Assuming you are familiar with the evaluation and roll-out section of the quick start guide, you understand when a ring based deployment might be useful. In other words, the ring based deployment is useful when you want to target your conditional access policies to one or several different pilot/ring groups.

Let's assume you want to roll-out strong authentication to all your users, in this case it's useful if you can gradually roll-out strong authentication to different subsets (rings) of your users. Let's assume you want to use the following user groups (rings):

  • IT Department (IT)
  • Key user of the whole company (KEYUSER)
  • Whole company (ALL)

In this example it means that we need the same policy several times, aimed at different rings. For a policy this could look as follows:

200 - IT - Base protection - All apps: Require MFA or trusted device or trusted location

200 - KEYUSER - Base protection - All apps: Require MFA or trusted device or trusted location

200 - ALL - Base protection - All apps: Require MFA or trusted device or trusted location

In this example we have only one policy for three rings, in reality this can be several policies and possibly more rings. So we needed an easy way to manage these multiple policies.

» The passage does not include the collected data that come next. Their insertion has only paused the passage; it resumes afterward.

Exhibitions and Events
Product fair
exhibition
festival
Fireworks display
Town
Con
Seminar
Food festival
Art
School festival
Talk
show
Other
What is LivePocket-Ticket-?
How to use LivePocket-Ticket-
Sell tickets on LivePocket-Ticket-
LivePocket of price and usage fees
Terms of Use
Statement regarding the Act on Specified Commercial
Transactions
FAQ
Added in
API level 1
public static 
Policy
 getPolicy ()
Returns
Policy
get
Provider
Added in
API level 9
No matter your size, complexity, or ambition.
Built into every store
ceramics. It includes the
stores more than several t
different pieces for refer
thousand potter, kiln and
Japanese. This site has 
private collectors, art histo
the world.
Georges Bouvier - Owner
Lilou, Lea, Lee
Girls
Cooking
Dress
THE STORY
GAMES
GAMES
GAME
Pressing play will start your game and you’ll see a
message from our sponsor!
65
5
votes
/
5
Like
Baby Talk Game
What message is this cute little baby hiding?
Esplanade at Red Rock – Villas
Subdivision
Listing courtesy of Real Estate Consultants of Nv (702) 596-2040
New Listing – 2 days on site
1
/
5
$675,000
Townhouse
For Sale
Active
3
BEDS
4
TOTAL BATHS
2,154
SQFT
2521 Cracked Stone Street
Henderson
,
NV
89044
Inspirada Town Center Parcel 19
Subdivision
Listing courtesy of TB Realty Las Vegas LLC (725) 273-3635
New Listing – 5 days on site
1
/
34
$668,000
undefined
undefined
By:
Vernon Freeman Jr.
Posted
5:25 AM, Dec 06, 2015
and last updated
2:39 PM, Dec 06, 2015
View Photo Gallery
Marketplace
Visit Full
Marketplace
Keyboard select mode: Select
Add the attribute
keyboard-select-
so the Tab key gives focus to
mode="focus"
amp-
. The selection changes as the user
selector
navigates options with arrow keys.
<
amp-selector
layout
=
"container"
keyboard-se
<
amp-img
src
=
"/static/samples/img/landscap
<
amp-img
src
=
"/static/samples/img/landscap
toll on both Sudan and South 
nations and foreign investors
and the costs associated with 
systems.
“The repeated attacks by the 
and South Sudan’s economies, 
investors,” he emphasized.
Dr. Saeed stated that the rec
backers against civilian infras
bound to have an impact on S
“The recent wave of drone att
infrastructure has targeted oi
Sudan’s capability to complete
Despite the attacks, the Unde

Assuming that you have normally deployed your policy set, the policies are applied to all users. In this case, this would be the ALL ring, so the deployment would be as follows.

.\Deploy-Policies.ps1 -Prefix "CA" -Ring "ALL" -ClientId "a4a0356b-69a5-4b85-9545-f64459010333" -TenantName "company.onmicrosoft.com" -PoliciesFolder "C:\Repos\ConditionalAccess\Policies

Now we have 24 policies in the Tenant which are targeted at all employees, but we can't turn on all of them. We still need them to use the report-only mode to estimate their impact, so we can't adjust them. Therefore we have to create a subset of the 24 policies in the tenant again to have the same policies several times, targeted to different rings.

We can use this by using the RingTargeted parameter of the Deploy-Policies.ps1 script.

.\Deploy-Policies.ps1 -Prefix "CA" -Ring "IT" -RingTargeted $True -ClientId "a4a0356b-69a5-4b85-9545-f64459010333" -TenantName "company.onmicrosoft.com" -PoliciesFolder "C:\Repos\ConditionalAccess\SubsetPolicies

.\Deploy-Policies.ps1 -Prefix "CA" -Ring "KEYUSER" -RingTargeted $True -ClientId "a4a0356b-69a5-4b85-9545-f64459010333" -TenantName "company.onmicrosoft.com" -PoliciesFolder "C:\Repos\ConditionalAccess\SubsetPolicies

The solution will now create a group for IT and a group for the KEYUSER and target the policies to these groups. We also used a different PoliciesFolder in this second and third call of the solution, this one only contains the exact subset of my policies for which I actually need rings.